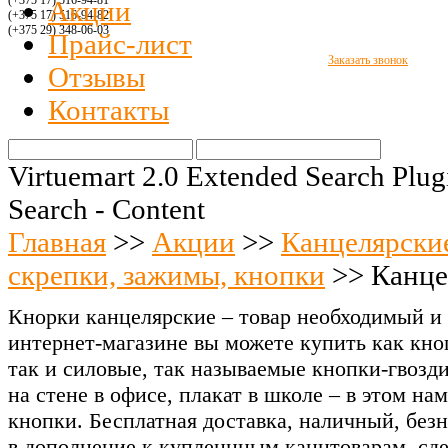
(+375 17) 516
-94-8
1
Акции
(+375 17) 516
-94-
82
(+375 29)
348-06-03
Прайс-лист
Заказать звонок
Отзывы
Контакты
Virtuemart 2.0 Extended Search Plug
Search - Content
Главная
>>
Акции
>>
Канцелярски
скрепки, зажимы, кнопки
>>
Канце
Кнорки канцелярские – товар необходимый и 
интернет-магазине вы можете купить как кн
так и силовые, так называемые кнопки-гвозд
на стене в офисе, плакат в школе – в этом на
кнопки. Бесплатная доставка, наличный, без
в дополнение к купленнным канцтоварам, сд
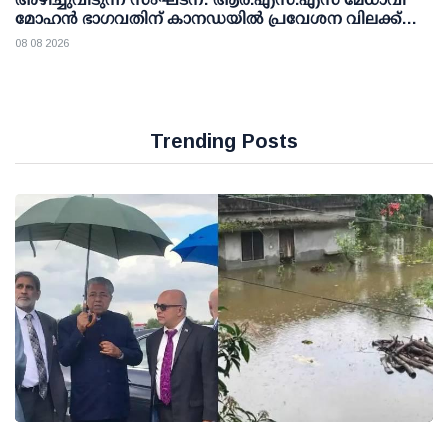
മോഹന്‍ ഭാഗവതിന് കാനഡയില്‍ പ്രവേശന വിലക്ക്
ഏര്‍പ്പെടുത്തണമെന്ന് എന്‍.ഡി.പി
08 08 2026
Trending Posts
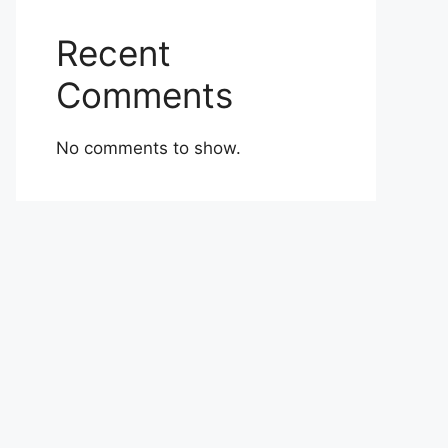
Recent
Comments
No comments to show.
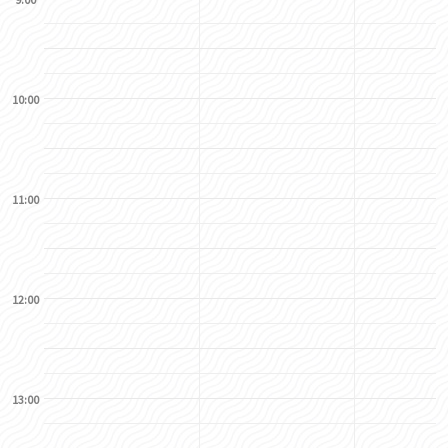
10:00
11:00
12:00
13:00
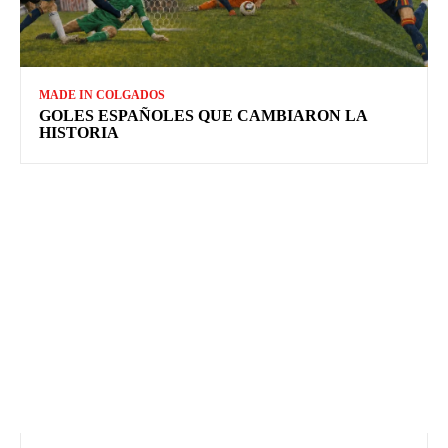
MADE IN COLGADOS
GOLES ESPAÑOLES QUE CAMBIARON LA
HISTORIA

# # # #

● **What you will do**
Wherever the word "Search" appears in a line of the data, copy that line.

● **Answer area**
Virtuemart 2.0 Extended Search Plug
Search - Content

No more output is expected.